2.1 set Initial Gradient on main coreDecline step-length ρ₀∈[ρ_min, ρ_max], ρ_minAnd ρ_maxFor preset value, and meet 0< ρ_min＜ ρ_max, make internal layer iterationses k '=0；

2.2 then on each core parallel computation Initial GradientRow fragmentResult of calculation is spliced by main core：Wherein, A is n_B×n_BMatrix,It is n_B× 1 column vector,It is also n_B× 1 column vector；First First, matrix A will be decomposed into by rowWherein, A_niRepresent oneMatrix；Then calculate on each coreValue；Finally, the operation result of each core is spliced by main core,It isResult；

2.3 complete the operation to feasible zone Ω projection on main core, and judge vectorWhether meet end condition, if full Sufficient then terminate iteration, otherwise calculate the direction d that gradient declines^(k’)；

2.4 then parallel computation matrix z on each core^(k’)Row fragmentThe row isolation of wherein matrix A is synchronous The same in rapid 2.2, then on main core, the operation result of each core is spliced,It isCalculating Result.

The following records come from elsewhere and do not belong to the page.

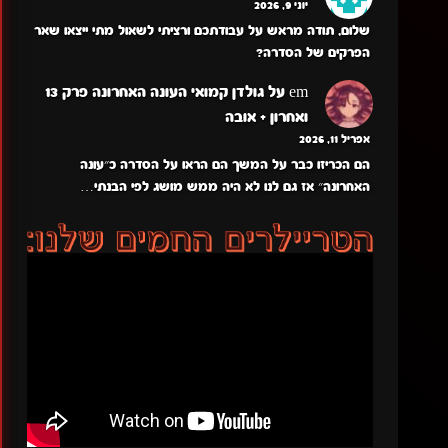
יוני 9, 2026
שלום, תודה מראש על עבודתכם ורציתי לשאול מתי ייצאו שאר
הפרקים של הסדרה?
em
על
גולדן קמואי העונה האחרונה פרק 13
ואחרון + אובה
אפריל 11, 2026
הם הכריזו כבר על המשך הם הראו על הסדרה כ״עונה
האחרונה״ אז גם לנו לא היה ממש מושג לפי הבנתי…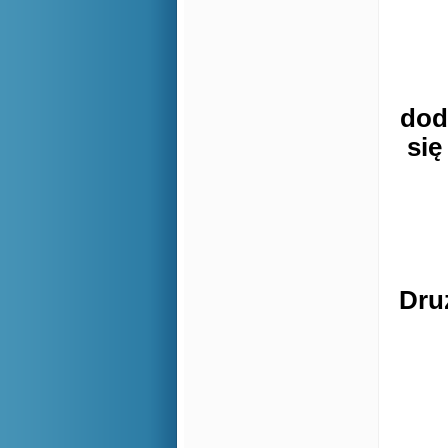
dod
się
Dru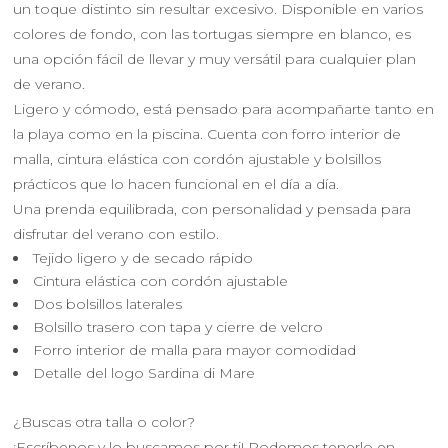
un toque distinto sin resultar excesivo. Disponible en varios
colores de fondo, con las tortugas siempre en blanco, es
una opción fácil de llevar y muy versátil para cualquier plan
de verano.
Ligero y cómodo, está pensado para acompañarte tanto en
la playa como en la piscina. Cuenta con forro interior de
malla, cintura elástica con cordón ajustable y bolsillos
prácticos que lo hacen funcional en el día a día.
Una prenda equilibrada, con personalidad y pensada para
disfrutar del verano con estilo.
Tejido ligero y de secado rápido
Cintura elástica con cordón ajustable
Dos bolsillos laterales
Bolsillo trasero con tapa y cierre de velcro
Forro interior de malla para mayor comodidad
Detalle del logo Sardina di Mare
¿Buscas otra talla o color?
¡Escríbenos y lo buscamos por ti! Podemos tenerlo en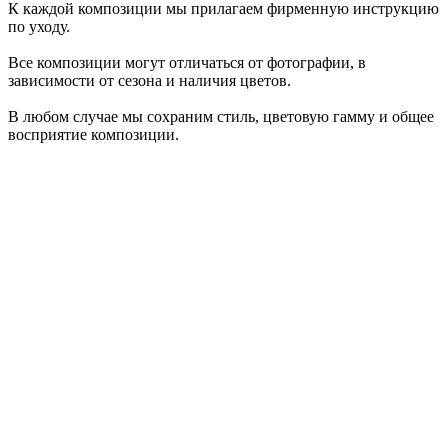
К каждой композиции мы прилагаем фирменную инструкцию
по уходу.
Все композиции могут отличаться от фотографии, в
зависимости от сезона и наличия цветов.
В любом случае мы сохраним стиль, цветовую гамму и общее
восприятие композиции.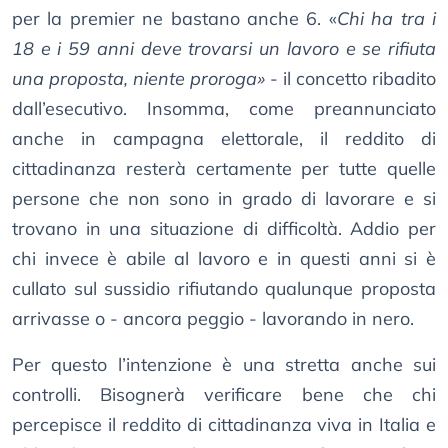
per la premier ne bastano anche 6. «
Chi ha tra i
18 e i 59 anni deve trovarsi un lavoro e se rifiuta
una proposta, niente proroga»
- il concetto ribadito
dall’esecutivo. Insomma, come preannunciato
anche in campagna elettorale, il reddito di
cittadinanza resterà certamente per tutte quelle
persone che non sono in grado di lavorare e si
trovano in una situazione di difficoltà. Addio per
chi invece è abile al lavoro e in questi anni si è
cullato sul sussidio rifiutando qualunque proposta
arrivasse o - ancora peggio - lavorando in nero.
Per questo l’intenzione è una stretta anche sui
controlli. Bisognerà verificare bene che chi
percepisce il reddito di cittadinanza viva in Italia e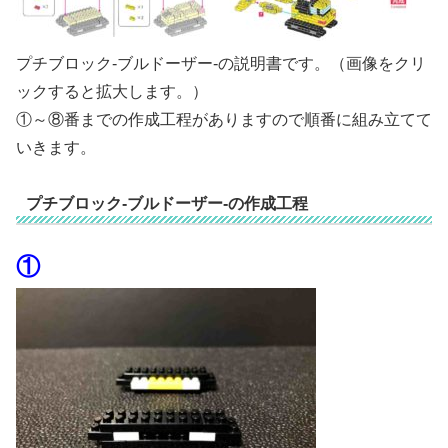
プチブロック-ブルドーザー-の説明書です。（画像をクリ
ックすると拡大します。）
①～⑧番までの作成工程がありますので順番に組み立てて
いきます。
プチブロック-ブルドーザー-の作成工程
①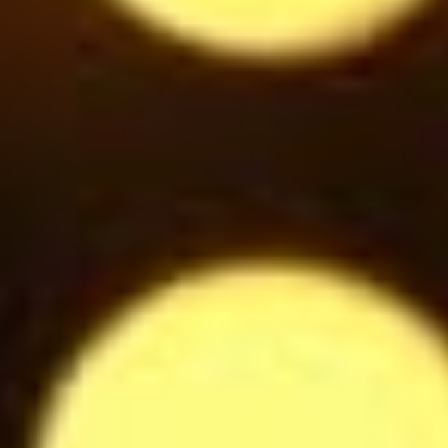
$
Woodberries
6.5
$
Bouteille de Prosecco blanc
34
$
Coupe de Prosecco Blanc
8
$
Eau plate / pétillante 25cl
2.8
$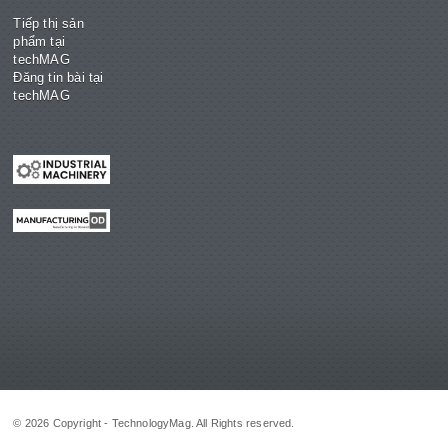
Tiếp thị sản
phẩm tại
techMAG
Đăng tin bài tại
techMAG
© 2026 Copyright - TechnologyMag. All Rights reserved.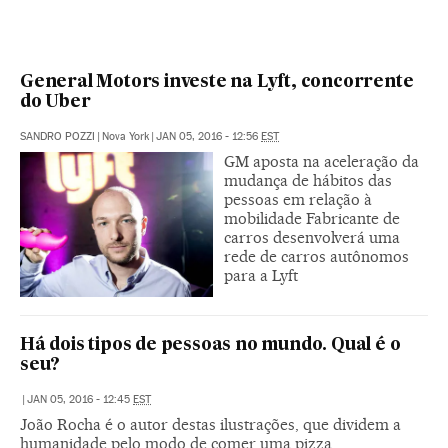
General Motors investe na Lyft, concorrente
do Uber
SANDRO POZZI
|
Nova York
|
JAN 05, 2016 - 12:56
EST
GM aposta na aceleração da
mudança de hábitos das
pessoas em relação à
mobilidade Fabricante de
carros desenvolverá uma
rede de carros autônomos
para a Lyft
Há dois tipos de pessoas no mundo. Qual é o
seu?
|
JAN 05, 2016 - 12:45
EST
João Rocha é o autor destas ilustrações, que dividem a
humanidade pelo modo de comer uma pizza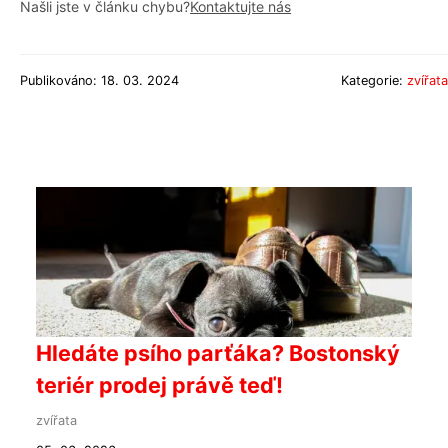
Našli jste v článku chybu?
Kontaktujte nás
Publikováno: 18. 03. 2024
Kategorie:
zvířata
Hledáte psího parťáka? Bostonský
teriér prodej právě teď!
zvířata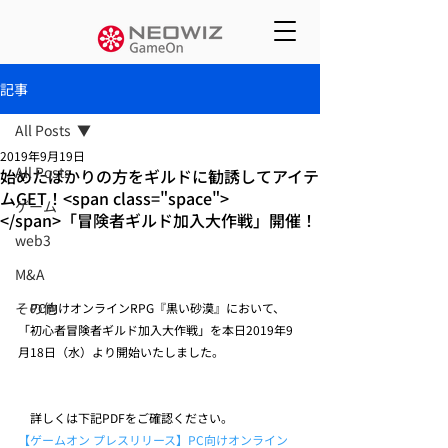
記事
All Posts
2019年9月19日
All Posts
始めたばかりの方をギルドに勧誘してアイテ
ムGET！<span class="space">
ゲーム
</span>「冒険者ギルド加入大作戦」開催！
web3
M&A
その他
　PC向けオンラインRPG『黒い砂漠』において、
「初心者冒険者ギルド加入大作戦」を本日2019年9
月18日（水）より開始いたしました。
　詳しくは下記PDFをご確認ください。
【ゲームオン プレスリリース】PC向けオンライン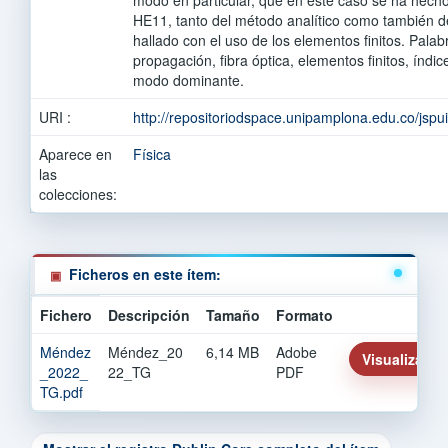
HE11, tanto del método analítico como también d
hallado con el uso de los elementos finitos. Pala
propagación, fibra óptica, elementos finitos, índic
modo dominante.
URI :
http://repositoriodspace.unipamplona.edu.co/jsp
Aparece en
Física
las
colecciones:
Ficheros en este ítem:
Fichero
Descripción
Tamaño
Formato
Méndez
Méndez_20
6,14 MB
Adobe
Visualizar/Ab
_2022_
22_TG
PDF
TG.pdf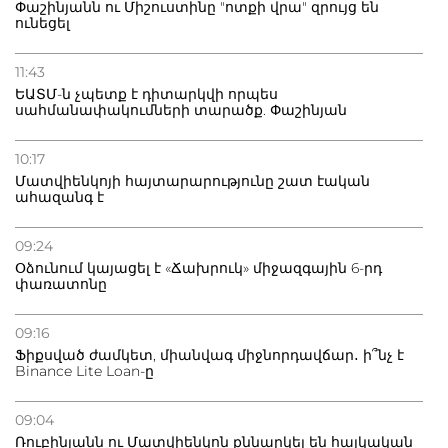
Փաշինյանն ու Միշուստինը "ոտքի վրա" զրույց են
ունեցել
11:43
ԵԱՏՄ-ն չպետք է դիտարկվի որպես
սահմանափակումների տարածք. Փաշինյան
10:17
Մատվիենկոյի հայտարարությունը շատ էական
ահազանգ է
09:24
Օձունում կայացել է «Ճախրուկ» միջազգային 6-րդ
փառատոնը
09:16
Ֆիքսված ժամկետ, միանվագ միջնորդավճար․ ի՞նչ է
Binance Lite Loan-ը
09:04
Ռուբինյանն ու Մատվիենկոն քննարկել են հայկական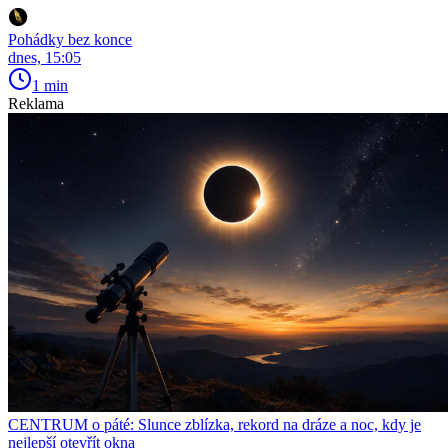
Pohádky bez konce
dnes, 15:05
1 min
Reklama
CENTRUM o páté: Slunce zblízka, rekord na dráze a noc, kdy je
nejlepší otevřít okna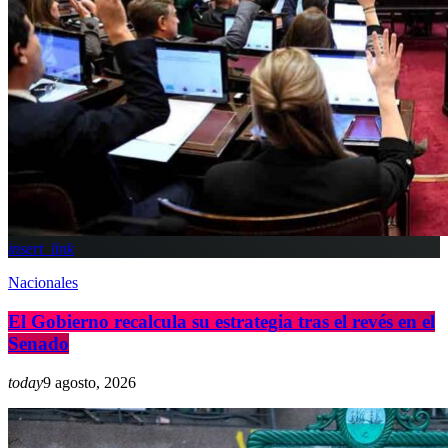
insert_link
Nacionales
El Gobierno recalcula su estrategia tras el revés en el
Senado
today
9 agosto, 2026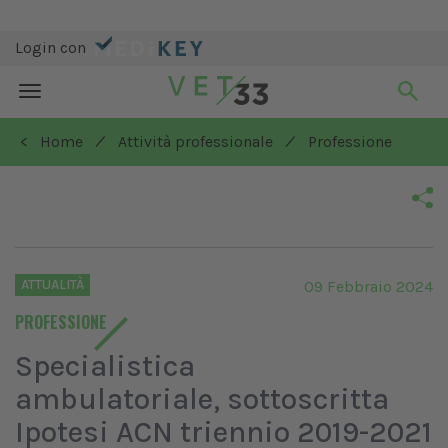
Login con
Toggle
navigation
/
/
< Home
Attività professionale
Professione
ATTUALITÀ
09 Febbraio 2024
PROFESSIONE
Specialistica
ambulatoriale, sottoscritta
Ipotesi ACN triennio 2019-2021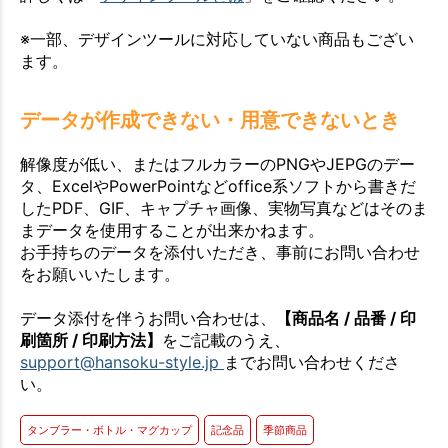
※一部、デザインツールに対応していない商品もござい
ます。
データが作成できない・用意できないとき
解像度が低い、またはフルカラーのPNGやJEPGのデー
タ、ExcelやPowerPointなどoffice系ソフトから書きだ
したPDF、GIF、キャプチャ画像、実物写真などはそのま
まデータを使用することが出来かねます。
お手持ちのデータを添付いただき、事前にお問い合わせ
をお願いいたします。
データ添付を伴うお問い合わせは、
【商品名 / 品番 / 印
刷箇所 / 印刷方法】
をご記載のうえ、
support@hansoku-style.jp
までお問い合わせくださ
い。
タンブラー・ボトル・マグカップ
記念品
季節商品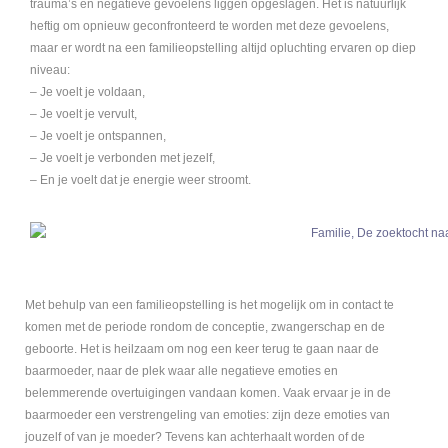
trauma’s en negatieve gevoelens liggen opgeslagen. Het is natuurlijk
heftig om opnieuw geconfronteerd te worden met deze gevoelens,
maar er wordt na een familieopstelling altijd opluchting ervaren op diep
niveau:
– Je voelt je voldaan,
– Je voelt je vervult,
– Je voelt je ontspannen,
– Je voelt je verbonden met jezelf,
– En je voelt dat je energie weer stroomt.
Met behulp van een familieopstelling is het mogelijk om in contact te
komen met de periode rondom de conceptie, zwangerschap en de
geboorte. Het is heilzaam om nog een keer terug te gaan naar de
baarmoeder, naar de plek waar alle negatieve emoties en
belemmerende overtuigingen vandaan komen. Vaak ervaar je in de
baarmoeder een verstrengeling van emoties: zijn deze emoties van
jouzelf of van je moeder? Tevens kan achterhaalt worden of de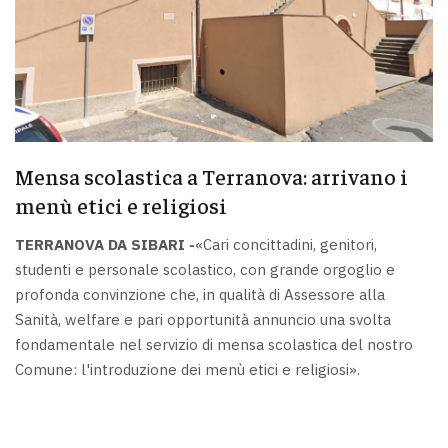
Mensa scolastica a Terranova: arrivano i
menù etici e religiosi
TERRANOVA DA SIBARI -
«Cari concittadini, genitori,
studenti e personale scolastico, con grande orgoglio e
profonda convinzione che, in qualità di Assessore alla
Sanità, welfare e pari opportunità annuncio una svolta
fondamentale nel servizio di mensa scolastica del nostro
Comune: l'introduzione dei menù etici e religiosi».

2.5 then on main core first line search design factor λ_k, calculate new step-length ρ_k‘+1And u^k′+1Deng, then make internal layer iteration Number of times k '=k '+1；Judge u^k′+1Whether meet KKT end condition, if it is satisfied, entering next step；Otherwise, return to step 2.2, calculate new gradient descent direction；

Step 3：In the solution obtaining QP subproblemAfterwards, need to update gradient, parallel computation gradient increment on each core Column-slice sectionThen on main core, result is added up, obtain new gradient：

CalculateWherein, G_LBIt is a l × n_BMatrix, andIt is a n_B × 1 column vector, then the result that the two is multipliedIt is the column vector of l × 1；Due to matrix G_LBIt is l row n_BRow, so, first First, matrix is decomposed into by row It is decomposed into by rowThen, each core is counted CalculateFinally, each result assessing calculation is added up by main core,It isValue；

Step 4：Main core judgesWhether meeting KKT condition, if it is satisfied, calculate terminating, otherwise updating on main core Working set, makes k=k+1, returns to step 2.